● **Your assignment**
Each record is to be transcribed exactly.
┄┄┄┄┄┄
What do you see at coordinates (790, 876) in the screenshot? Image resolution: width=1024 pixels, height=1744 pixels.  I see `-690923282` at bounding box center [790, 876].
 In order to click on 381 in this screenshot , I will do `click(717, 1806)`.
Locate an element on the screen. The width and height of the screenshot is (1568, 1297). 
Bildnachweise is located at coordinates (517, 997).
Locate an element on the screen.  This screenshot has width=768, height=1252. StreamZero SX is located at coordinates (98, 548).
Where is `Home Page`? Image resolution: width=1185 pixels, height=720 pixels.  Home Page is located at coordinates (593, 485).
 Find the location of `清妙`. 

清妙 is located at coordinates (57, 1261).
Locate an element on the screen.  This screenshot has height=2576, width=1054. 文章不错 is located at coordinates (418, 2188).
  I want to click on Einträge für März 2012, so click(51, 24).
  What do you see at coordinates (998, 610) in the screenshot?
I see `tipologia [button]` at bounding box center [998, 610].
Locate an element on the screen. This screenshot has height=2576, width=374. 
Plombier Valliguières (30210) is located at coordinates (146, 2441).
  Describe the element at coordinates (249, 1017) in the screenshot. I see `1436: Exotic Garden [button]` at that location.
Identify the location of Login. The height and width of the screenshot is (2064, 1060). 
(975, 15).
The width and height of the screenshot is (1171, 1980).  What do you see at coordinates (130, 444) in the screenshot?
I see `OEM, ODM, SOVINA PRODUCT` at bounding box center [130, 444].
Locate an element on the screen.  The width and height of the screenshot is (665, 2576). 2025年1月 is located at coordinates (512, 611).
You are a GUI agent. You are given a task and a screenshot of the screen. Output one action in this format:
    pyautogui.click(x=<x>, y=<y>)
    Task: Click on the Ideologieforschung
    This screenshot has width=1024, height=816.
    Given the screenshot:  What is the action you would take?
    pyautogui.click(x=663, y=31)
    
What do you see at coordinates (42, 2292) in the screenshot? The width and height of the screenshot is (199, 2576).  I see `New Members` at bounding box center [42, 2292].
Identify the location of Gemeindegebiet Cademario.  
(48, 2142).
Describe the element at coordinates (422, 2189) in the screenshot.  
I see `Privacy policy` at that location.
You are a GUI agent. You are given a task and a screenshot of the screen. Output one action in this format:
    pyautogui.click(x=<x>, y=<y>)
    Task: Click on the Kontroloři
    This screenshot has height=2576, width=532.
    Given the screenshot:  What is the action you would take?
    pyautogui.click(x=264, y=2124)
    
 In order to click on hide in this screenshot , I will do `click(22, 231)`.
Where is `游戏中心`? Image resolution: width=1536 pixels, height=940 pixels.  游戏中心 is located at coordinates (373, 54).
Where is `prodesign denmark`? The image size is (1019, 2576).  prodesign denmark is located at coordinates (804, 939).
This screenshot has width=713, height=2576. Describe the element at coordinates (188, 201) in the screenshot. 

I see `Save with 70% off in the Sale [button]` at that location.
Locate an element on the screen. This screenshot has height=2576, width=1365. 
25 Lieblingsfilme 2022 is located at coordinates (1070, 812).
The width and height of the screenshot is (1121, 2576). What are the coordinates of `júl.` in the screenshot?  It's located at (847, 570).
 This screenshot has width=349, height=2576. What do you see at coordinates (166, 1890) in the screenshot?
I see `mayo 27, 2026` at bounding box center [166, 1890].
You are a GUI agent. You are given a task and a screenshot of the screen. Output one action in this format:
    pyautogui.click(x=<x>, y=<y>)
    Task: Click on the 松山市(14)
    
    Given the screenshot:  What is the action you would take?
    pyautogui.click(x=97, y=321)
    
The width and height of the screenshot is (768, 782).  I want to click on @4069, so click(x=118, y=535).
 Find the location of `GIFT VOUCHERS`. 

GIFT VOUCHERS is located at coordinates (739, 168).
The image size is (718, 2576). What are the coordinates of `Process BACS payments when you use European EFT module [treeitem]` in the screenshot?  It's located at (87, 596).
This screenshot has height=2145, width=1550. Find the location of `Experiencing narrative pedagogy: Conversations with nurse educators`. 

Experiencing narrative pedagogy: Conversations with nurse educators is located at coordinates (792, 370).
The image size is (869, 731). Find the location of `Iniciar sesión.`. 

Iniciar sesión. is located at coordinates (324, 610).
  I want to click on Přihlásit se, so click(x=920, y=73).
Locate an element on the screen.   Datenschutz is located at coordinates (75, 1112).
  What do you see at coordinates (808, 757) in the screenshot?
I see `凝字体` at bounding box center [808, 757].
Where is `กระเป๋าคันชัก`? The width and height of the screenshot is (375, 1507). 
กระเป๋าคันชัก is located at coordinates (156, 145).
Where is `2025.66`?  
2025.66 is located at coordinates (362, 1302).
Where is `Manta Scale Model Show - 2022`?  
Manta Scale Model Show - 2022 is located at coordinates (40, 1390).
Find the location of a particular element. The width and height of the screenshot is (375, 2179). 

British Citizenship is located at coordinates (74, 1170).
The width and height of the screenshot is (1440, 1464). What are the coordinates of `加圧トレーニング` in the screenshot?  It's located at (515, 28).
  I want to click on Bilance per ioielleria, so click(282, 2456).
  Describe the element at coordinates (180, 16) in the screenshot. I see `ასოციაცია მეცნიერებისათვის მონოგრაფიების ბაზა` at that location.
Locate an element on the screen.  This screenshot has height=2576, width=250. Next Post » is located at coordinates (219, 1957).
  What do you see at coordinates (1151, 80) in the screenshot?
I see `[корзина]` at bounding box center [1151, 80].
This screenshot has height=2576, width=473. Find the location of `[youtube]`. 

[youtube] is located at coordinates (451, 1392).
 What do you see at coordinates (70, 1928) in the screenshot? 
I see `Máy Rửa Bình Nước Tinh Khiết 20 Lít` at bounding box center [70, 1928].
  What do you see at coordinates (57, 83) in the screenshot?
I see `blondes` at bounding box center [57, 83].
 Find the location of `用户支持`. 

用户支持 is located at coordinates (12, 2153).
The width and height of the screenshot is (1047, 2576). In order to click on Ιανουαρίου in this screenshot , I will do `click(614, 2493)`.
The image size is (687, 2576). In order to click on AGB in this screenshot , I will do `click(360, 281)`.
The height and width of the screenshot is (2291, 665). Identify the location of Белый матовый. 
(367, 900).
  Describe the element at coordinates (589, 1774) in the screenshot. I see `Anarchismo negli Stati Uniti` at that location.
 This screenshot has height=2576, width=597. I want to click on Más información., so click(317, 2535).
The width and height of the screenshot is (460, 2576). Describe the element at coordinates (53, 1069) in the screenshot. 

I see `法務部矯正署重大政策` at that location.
┄┄┄┄┄┄
● **Solution to the problem**
What do you see at coordinates (790, 876) in the screenshot? Image resolution: width=1024 pixels, height=1744 pixels.  I see `-690923282` at bounding box center [790, 876].
 In order to click on 381 in this screenshot , I will do `click(717, 1806)`.
Locate an element on the screen. The width and height of the screenshot is (1568, 1297). 
Bildnachweise is located at coordinates (517, 997).
Locate an element on the screen.  This screenshot has width=768, height=1252. StreamZero SX is located at coordinates (98, 548).
Where is `Home Page`? Image resolution: width=1185 pixels, height=720 pixels.  Home Page is located at coordinates (593, 485).
 Find the location of `清妙`. 

清妙 is located at coordinates (57, 1261).
Locate an element on the screen.  This screenshot has height=2576, width=1054. 文章不错 is located at coordinates (418, 2188).
  I want to click on Einträge für März 2012, so click(51, 24).
  What do you see at coordinates (998, 610) in the screenshot?
I see `tipologia [button]` at bounding box center [998, 610].
Locate an element on the screen. This screenshot has height=2576, width=374. 
Plombier Valliguières (30210) is located at coordinates (146, 2441).
  Describe the element at coordinates (249, 1017) in the screenshot. I see `1436: Exotic Garden [button]` at that location.
Identify the location of Login. The height and width of the screenshot is (2064, 1060). 
(975, 15).
The width and height of the screenshot is (1171, 1980).  What do you see at coordinates (130, 444) in the screenshot?
I see `OEM, ODM, SOVINA PRODUCT` at bounding box center [130, 444].
Locate an element on the screen.  The width and height of the screenshot is (665, 2576). 2025年1月 is located at coordinates (512, 611).
You are a GUI agent. You are given a task and a screenshot of the screen. Output one action in this format:
    pyautogui.click(x=<x>, y=<y>)
    Task: Click on the Ideologieforschung
    This screenshot has width=1024, height=816.
    Given the screenshot:  What is the action you would take?
    pyautogui.click(x=663, y=31)
    
What do you see at coordinates (42, 2292) in the screenshot? The width and height of the screenshot is (199, 2576).  I see `New Members` at bounding box center [42, 2292].
Identify the location of Gemeindegebiet Cademario.  
(48, 2142).
Describe the element at coordinates (422, 2189) in the screenshot.  
I see `Privacy policy` at that location.
You are a GUI agent. You are given a task and a screenshot of the screen. Output one action in this format:
    pyautogui.click(x=<x>, y=<y>)
    Task: Click on the Kontroloři
    This screenshot has height=2576, width=532.
    Given the screenshot:  What is the action you would take?
    pyautogui.click(x=264, y=2124)
    
 In order to click on hide in this screenshot , I will do `click(22, 231)`.
Where is `游戏中心`? Image resolution: width=1536 pixels, height=940 pixels.  游戏中心 is located at coordinates (373, 54).
Where is `prodesign denmark`? The image size is (1019, 2576).  prodesign denmark is located at coordinates (804, 939).
This screenshot has width=713, height=2576. Describe the element at coordinates (188, 201) in the screenshot. 

I see `Save with 70% off in the Sale [button]` at that location.
Locate an element on the screen. This screenshot has height=2576, width=1365. 
25 Lieblingsfilme 2022 is located at coordinates (1070, 812).
The width and height of the screenshot is (1121, 2576). What are the coordinates of `júl.` in the screenshot?  It's located at (847, 570).
 This screenshot has width=349, height=2576. What do you see at coordinates (166, 1890) in the screenshot?
I see `mayo 27, 2026` at bounding box center [166, 1890].
You are a GUI agent. You are given a task and a screenshot of the screen. Output one action in this format:
    pyautogui.click(x=<x>, y=<y>)
    Task: Click on the 松山市(14)
    
    Given the screenshot:  What is the action you would take?
    pyautogui.click(x=97, y=321)
    
The width and height of the screenshot is (768, 782).  I want to click on @4069, so click(x=118, y=535).
 Find the location of `GIFT VOUCHERS`. 

GIFT VOUCHERS is located at coordinates (739, 168).
The image size is (718, 2576). What are the coordinates of `Process BACS payments when you use European EFT module [treeitem]` in the screenshot?  It's located at (87, 596).
This screenshot has height=2145, width=1550. Find the location of `Experiencing narrative pedagogy: Conversations with nurse educators`. 

Experiencing narrative pedagogy: Conversations with nurse educators is located at coordinates (792, 370).
The image size is (869, 731). Find the location of `Iniciar sesión.`. 

Iniciar sesión. is located at coordinates (324, 610).
  I want to click on Přihlásit se, so click(x=920, y=73).
Locate an element on the screen.   Datenschutz is located at coordinates (75, 1112).
  What do you see at coordinates (808, 757) in the screenshot?
I see `凝字体` at bounding box center [808, 757].
Where is `กระเป๋าคันชัก`? The width and height of the screenshot is (375, 1507). 
กระเป๋าคันชัก is located at coordinates (156, 145).
Where is `2025.66`?  
2025.66 is located at coordinates (362, 1302).
Where is `Manta Scale Model Show - 2022`?  
Manta Scale Model Show - 2022 is located at coordinates (40, 1390).
Find the location of a particular element. The width and height of the screenshot is (375, 2179). 

British Citizenship is located at coordinates (74, 1170).
The width and height of the screenshot is (1440, 1464). What are the coordinates of `加圧トレーニング` in the screenshot?  It's located at (515, 28).
  I want to click on Bilance per ioielleria, so click(282, 2456).
  Describe the element at coordinates (180, 16) in the screenshot. I see `ასოციაცია მეცნიერებისათვის მონოგრაფიების ბაზა` at that location.
Locate an element on the screen.  This screenshot has height=2576, width=250. Next Post » is located at coordinates (219, 1957).
  What do you see at coordinates (1151, 80) in the screenshot?
I see `[корзина]` at bounding box center [1151, 80].
This screenshot has height=2576, width=473. Find the location of `[youtube]`. 

[youtube] is located at coordinates (451, 1392).
 What do you see at coordinates (70, 1928) in the screenshot? 
I see `Máy Rửa Bình Nước Tinh Khiết 20 Lít` at bounding box center [70, 1928].
  What do you see at coordinates (57, 83) in the screenshot?
I see `blondes` at bounding box center [57, 83].
 Find the location of `用户支持`. 

用户支持 is located at coordinates (12, 2153).
The width and height of the screenshot is (1047, 2576). In order to click on Ιανουαρίου in this screenshot , I will do `click(614, 2493)`.
The image size is (687, 2576). In order to click on AGB in this screenshot , I will do `click(360, 281)`.
The height and width of the screenshot is (2291, 665). Identify the location of Белый матовый. 
(367, 900).
  Describe the element at coordinates (589, 1774) in the screenshot. I see `Anarchismo negli Stati Uniti` at that location.
 This screenshot has height=2576, width=597. I want to click on Más información., so click(317, 2535).
The width and height of the screenshot is (460, 2576). Describe the element at coordinates (53, 1069) in the screenshot. 

I see `法務部矯正署重大政策` at that location.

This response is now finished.